Üniversite bitip de 20’lerin ortasına doğru yaklaştığımızda, artık hayata bir yerinden tutunmak gerektiğine inanıyoruz. Hayatın eğer hareket etmezsek, bizi içine almadığını öğrendik nitekim. O gerçek hayat bizi içine aldığında adapte olmakta zorlanıyoruz bu sefer. İş bulmanın verdiği haz bir süre sonra yerini monotonluk ve yorgunluğa bırakıyor. Bir bakıyoruz ki üniversitedeki sosyal hayatımızdan eser yok. Sabahlara kadar türlü konularda muhabbet edip sonra güneşin mutlu, umutlu yüzlerimize doğmasıyla yatmayı; sonra kütüphaneye sınava çalışmak için gidip de şiirlere dalmayı sonra da kendini bir roman okurken bulmayı; baharın adını şenlikle anmayı sonra çimlerde uzanıp güzel muhabbetler etmeyi; kafamız bozuk olunca kendimize tatil verip akşama kadar uyumayı kısaca “yaşamak bu olsa gerek” dediğimiz anları özlüyoruz. O denli hayatın kirli oyunlarından uzaktık ki yazarın dediği şu cümle tanımlamaya yeterdi bizi: “Bedenleri, hareketleri alabildiğine güzel, bakışları sakin, yürekleri açık, gülümsemeleri berraktı.”
20’li yaşlarda, sanki sığınacak bir liman aramakla geçiyor hayat. Üniversitede yaşanan en güzel günlerin ardından herkes kendi mücadelesinin içinde buluyor kendini. Komün hayatını sonuna kadar hissettiğimiz günlerden sonra, çarkın dişlileri bir bir davet ediyor bizleri o “gerçek hayat” denilen yere. O hayatın kucağına bıraktığımızda kendimizi işte yukarıda sayılan özlemler doğuyor hayatımızda.
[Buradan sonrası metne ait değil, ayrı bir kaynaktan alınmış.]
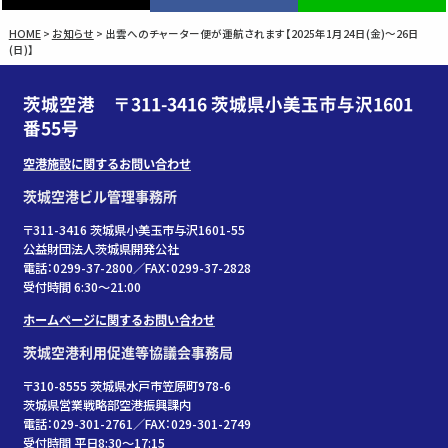
HOME
>
お知らせ
>
出雲へのチャーター便が運航されます【2025年1月24日(金)～26日
(日)】
茨城空港 〒311-3416 茨城県小美玉市与沢1601
番55号
空港施設に関するお問い合わせ
茨城空港ビル管理事務所
〒311-3416 茨城県小美玉市与沢1601-55
公益財団法人茨城県開発公社
電話：0299-37-2800／FAX：0299-37-2828
受付時間 6:30〜21:00
ホームページに関するお問い合わせ
茨城空港利用促進等協議会事務局
〒310-8555 茨城県水戸市笠原町978-6
茨城県営業戦略部空港振興課内
電話：029-301-2761／FAX：029-301-2749
受付時間 平日8:30～17:15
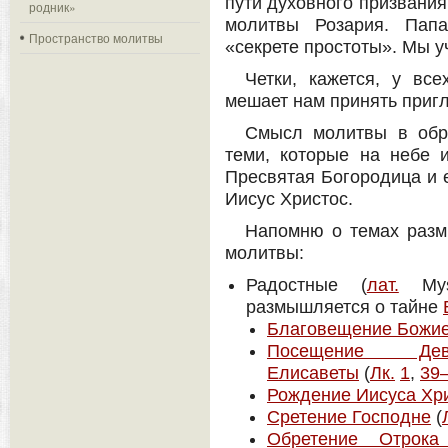
пути духовного призвания
родник»
молитвы Розария. Пап
Пространство молитвы
«секрете простоты». Мы у
Четки, кажется, у вс
мешает нам принять при
Смысл молитвы в обр
теми, которые на небе 
Пресвятая Богородица и 
Иисус Христос.
Напомню о темах размы
молитвы:
Радостные (
лат.
Myst
размышляется о тайне
Благовещение Божи
Посещение Де
Елисаветы
(
Лк.
1
,
39
Рождение Иисуса Хр
Сретение Господне
(
Обретение Отрока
O hayatta yani çalışırken, kendini ne kadar yalnız hissetsen de özel hayatını o geçmişte yaşadığın komün hayata ne kadar benzetirsen o kadar mutlu olabiliyorsun hayatta bana göre. Hayatın özünü unutmadan, hırsının kurbanı olmadan ve zamanı durdurmak istediğin anları çoğaltarak mutlu kalabiliyorsun. Herkese göre değişse de mutluluk, tanımı olmasa da güzel yaşamayı bilmek ve öğrenmeye çalışmak mutlu olmaktır bir bakıma.